> **WHAT TO DO**: Take the entries that follow and return exactly the lines from the one holding "13661923365" through the one holding "上海市奉贤区科学技术委员会", both included. Nothing else is needed.

> **ENTRIES SHOWN**:
***
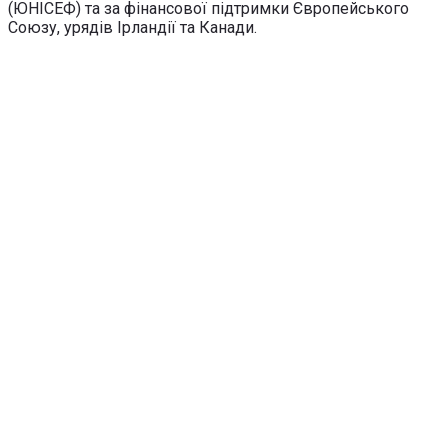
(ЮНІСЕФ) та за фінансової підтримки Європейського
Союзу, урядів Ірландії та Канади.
***
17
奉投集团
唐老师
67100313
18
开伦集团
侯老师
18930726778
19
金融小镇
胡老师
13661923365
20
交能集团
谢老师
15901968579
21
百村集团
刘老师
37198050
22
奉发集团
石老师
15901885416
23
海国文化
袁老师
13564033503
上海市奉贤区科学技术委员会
***
> **TASK RESPONSE**:
13661923365
20
交能集团
谢老师
15901968579
21
百村集团
刘老师
37198050
22
奉发集团
石老师
15901885416
23
海国文化
袁老师
13564033503
上海市奉贤区科学技术委员会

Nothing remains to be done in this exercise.